Neben architektonischen Hindernissen beeinträchtigte auch das Ökosystem der Pader selbst deren durchgehende Schiffbarmachung. Die Wasserstände konnten in der Mühlenpader besonders an deren Unterlauf vor Neuhaus saisonal stark schwanken. Im Winter und Herbst drohten innerorts Überschwemmungen,[10] im Sommer hingegen Wassertiefstände, welche die Bergfahrt nach Paderborn nahezu unmöglich machten. Hinzu kam das altbekannte Problem der Flussbettverlandung und die hieraus resultierende Erosion der Uferverläufe. Die mangelnde Pflege der Pader, deren Folgen von Anrainern Mitte des 19. Jahrhunderts gegenüber den Behörden als „Verwilderung“ angeprangert wurde, entwertete den Fluss als Wasserstraße vollends. Mit dem Bau des Boker-Heide-Kanals an der Lippe und dem Ausbau des Eisenbahnnetzes verloren Pader und Lippe in der zweiten Jahrhunderthälfte rasch ihre Funktion als überregionale Transportwege. Folglich würdigt das königliche „Polizei=Reglement für die große und kleine Pader“ (1866) den Fluss vor allem als „Vorfluther“ für die Neuhäuser Mühlen. Bestimmungen zur Regulierung des Frachtverkehrs oder zum Unterhalt von Treidelpfaden finden sich hingegen nicht.[11] Passend hierzu legt das staatliche Flussreglement die minimale Durchlasshöhe der Paderbrücken auf gerade einmal zwei Fuß (ca. 0,60 m) fest; eine Öffnungshöhe, die das Treideln von großen Lastkähnen in Richtung Paderborn erschwert haben dürfte.[12] Ein letztes Frachtschiff soll auf der oberen Lippe im Jahr 1876 gesehen worden sein.[13]

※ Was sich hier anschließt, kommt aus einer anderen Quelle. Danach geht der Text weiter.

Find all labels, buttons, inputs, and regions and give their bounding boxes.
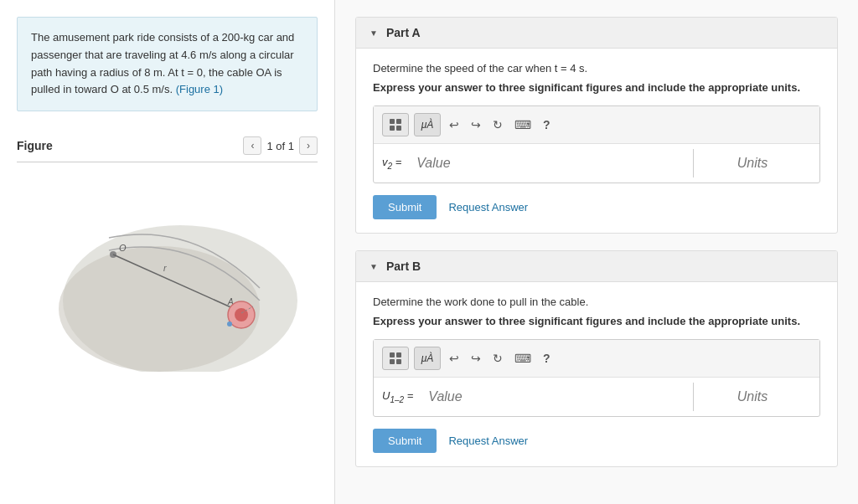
part-a-input-box: μÀ ↩ ↪ ↻ ⌨ ? v2 = [373,105,820,183]
part-b-header: ▼ Part B [356,251,837,282]
part-b-help-icon[interactable]: ? [540,350,554,367]
part-a-refresh-icon[interactable]: ↻ [489,116,506,133]
part-b-submit-button[interactable]: Submit [373,429,437,453]
figure-link[interactable]: (Figure 1) [176,83,223,95]
svg-point-9 [227,321,232,327]
part-a-input-row: v2 = [374,144,819,183]
part-b-actions: Submit Request Answer [373,429,820,453]
figure-section: Figure ‹ 1 of 1 › O r [17,136,318,372]
figure-next-button[interactable]: › [299,136,318,155]
part-a-keyboard-icon[interactable]: ⌨ [511,116,535,133]
part-b-section: ▼ Part B Determine the work done to pull… [355,250,838,467]
svg-text:O: O [119,243,127,253]
part-a-help-icon[interactable]: ? [540,116,554,133]
part-a-section: ▼ Part A Determine the speed of the car … [355,17,838,234]
figure-title: Figure [17,139,53,152]
part-b-value-input[interactable] [420,383,694,411]
part-b-collapse-icon[interactable]: ▼ [370,262,378,271]
part-a-actions: Submit Request Answer [373,195,820,219]
part-b-input-box: μÀ ↩ ↪ ↻ ⌨ ? U1–2 = [373,339,820,417]
part-b-instruction: Express your answer to three significant… [373,315,820,327]
figure-navigation: ‹ 1 of 1 › [243,136,318,155]
part-a-submit-button[interactable]: Submit [373,195,437,219]
problem-text-content: The amusement park ride consists of a 20… [31,31,294,95]
part-b-label: U1–2 = [382,389,413,404]
part-a-instruction: Express your answer to three significant… [373,81,820,94]
part-b-title: Part B [386,260,421,273]
part-a-title: Part A [386,26,421,39]
right-panel: ▼ Part A Determine the speed of the car … [335,0,858,504]
part-b-description: Determine the work done to pull in the c… [373,296,820,308]
figure-prev-button[interactable]: ‹ [243,136,261,155]
part-b-input-row: U1–2 = [374,378,819,416]
part-a-label: v2 = [382,156,401,171]
part-a-collapse-icon[interactable]: ▼ [370,28,378,38]
part-a-symbol-button[interactable]: μÀ [414,113,441,136]
part-b-matrix-button[interactable] [382,347,409,370]
part-a-description: Determine the speed of the car when t = … [373,62,820,75]
part-b-refresh-icon[interactable]: ↻ [489,350,506,367]
part-a-request-answer-link[interactable]: Request Answer [448,201,528,213]
figure-image: O r A [25,171,310,372]
part-a-redo-icon[interactable]: ↪ [468,116,484,133]
part-a-body: Determine the speed of the car when t = … [356,49,837,233]
part-b-keyboard-icon[interactable]: ⌨ [511,350,535,367]
problem-statement: The amusement park ride consists of a 20… [17,17,318,111]
part-a-units-input[interactable] [694,149,811,177]
part-b-redo-icon[interactable]: ↪ [468,350,484,367]
part-b-toolbar: μÀ ↩ ↪ ↻ ⌨ ? [374,340,819,378]
figure-header: Figure ‹ 1 of 1 › [17,136,318,162]
part-b-symbol-button[interactable]: μÀ [414,347,441,370]
part-a-header: ▼ Part A [356,18,837,49]
figure-page-count: 1 of 1 [266,140,294,152]
part-a-matrix-button[interactable] [382,113,409,136]
part-a-undo-icon[interactable]: ↩ [446,116,463,133]
part-b-request-answer-link[interactable]: Request Answer [448,435,528,447]
part-a-toolbar: μÀ ↩ ↪ ↻ ⌨ ? [374,106,819,144]
left-panel: The amusement park ride consists of a 20… [0,0,335,504]
part-b-undo-icon[interactable]: ↩ [446,350,463,367]
part-b-units-input[interactable] [694,383,811,411]
part-a-value-input[interactable] [408,149,694,177]
part-b-body: Determine the work done to pull in the c… [356,282,837,466]
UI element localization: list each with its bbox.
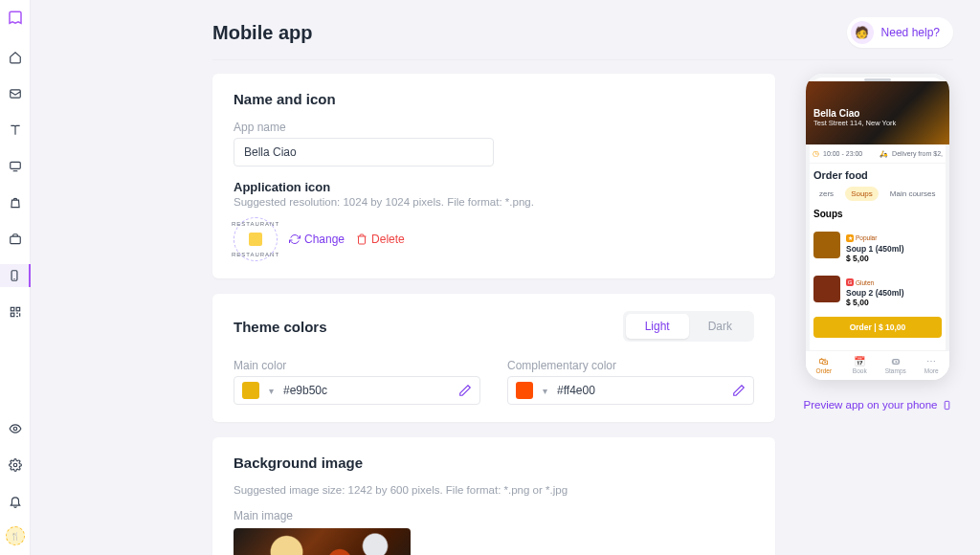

Zerstörung der „Nepomukbrücke“ durch das Neuhäuser Hochwasser von 1890 (Foto aus: Gregor G. Santel, „vornehm einfach – eingeschossig massiv“. Zur Baugeschichte des Hauses Scherpel in der Schloßstraße in Schloß Neuhaus, in: Die Residenz 52 (2012), S. 39-57, hier S. 41)
Zerstörung der „Nepomukbrücke“ durch das Neuhäuser Hochwasser von 1890 (Foto aus: Gregor G. Santel, „vornehm einfach – eingeschossig massiv“. Zur Baugeschichte des Hauses Scherpel in der Schloßstraße in Schloß Neuhaus, in: Die Residenz 52 (2012), S. 39-57, hier S. 41)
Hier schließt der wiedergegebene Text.